Imagine your life as a handful of copper coins. With them you pay back the debt incurred by your birth. You pay out what you hold, over time and in space, until what you owe nature balances by your own death. So Arthur Schopenhauer encourages us to face our mortal reckoning, to tally up our fatal receipt for our earthly expenses. "For to nothing does our existence bear so close a resemblance as to the consequence of a false step and a guilty lust." In his post-Romantic, Germanic version of the Fall, we wander this fallen existence already hopelessly having to atone for our very being.
His reputation as a grim, stoic, and unflinchingly realistic philosopher has endured nearly two centuries. But before Wolfgang Schirmacher assembled this anthology--modifiying and arranging previous translations by E.F.J. Payne (1958 and 1974), Konstantin Kolenda (1960), and Arthur Brodrick Bullock (1903)--his massive life's work The World as Will and Representation (1819, with a second edition in 1844 and a third in 1859, the texts of "The Buddha of Frankfurt" had not been published in a one-volume English-language reader that draws from his major work as well as his shorter, if equally formidable, essays. What remains understated is how much Schirmacher contributed to a fresh version of these standard translations. The press release credits him as a translator, while the book credits him as editor. He acknowledges moving footnotes into the main texts and brackets are scattered throughout, but the lack of help for a reader facing this philosopher for the first time does disappoint.
This collection in the Harper Perennial Modern Thought series has a few suggested sources for further reading, and an index, but it does not mediate between the reader and the text. Schirmacher, after a brisk introduction linking Schopenhauer to The Simpsons, George Carlin, Albert Camus, and The Catcher in the Rye, leaves the reader to tackle his subject with no editorial summations, endnotes, nor explanations.
The results, living up to the daunting legacy Schopenhauer leaves for us one-hundred-and-fifty years after his death, certainly prove bracing. Twenty topically arranged excerpts make the reader confront Schopenhauer. He begins by emphasizing the driving force that moves all: the "will-in-itself." This natural power carries all along with it, unthinkingly. This inner nature manifests itself through external phenomena. Ideas nestle within the will; forms reveal themselves as representation. But they lack consistent, eternal truth: they no more endure than the shapes discerned in clouds or on a frosty windowpane.
He sums up his metaphysical outlook: "the world as will is the first world (ordine prior), and the world as representation, the second (ordine posterior). The former is the world of craving and therefore of pain and a thousand different woes. The latter, however, in itself is essentially painless; moreover, it contains a spectacle worth seeing, altogether significant, and at least entertaining." This inspires Schopenhauer's examination of aesthetics.

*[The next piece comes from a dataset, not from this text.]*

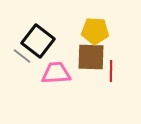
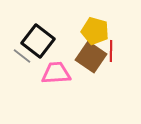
yellow pentagon: rotated 12 degrees clockwise
brown square: rotated 32 degrees clockwise
red line: moved 20 px up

In our world, we distinguish the world as will in subjects and in objects as representation. This sounds simple. What complicates this dichotomy unfolds in Schopenhauer's determination to examine how knowledge, aesthetics, beauty, art, education, the sublime, women, suicide, ethics, eternal and temporal justice, compassion, mysticism and asceticism, and ultimately death and rebirth all align with his construction. These chapters comprise the bulk of this anthology.
His dislike for most opera and most of Dante, his rationalization for the dissimulations women practice, his examples from gladiators, the American prairie, Australian aborigines, and weeping by mourners extend his thoughts into many surprising directions. His worldview takes in all he can imagine. For example, he reconfigures as male an object of art in terms of the subject the artist perceives as female, within which the artist brings forth by its conception the artistic impulse to create and bring forth. Once he searches for the will-in-itself as the wellspring for all nature, he never stops finding it.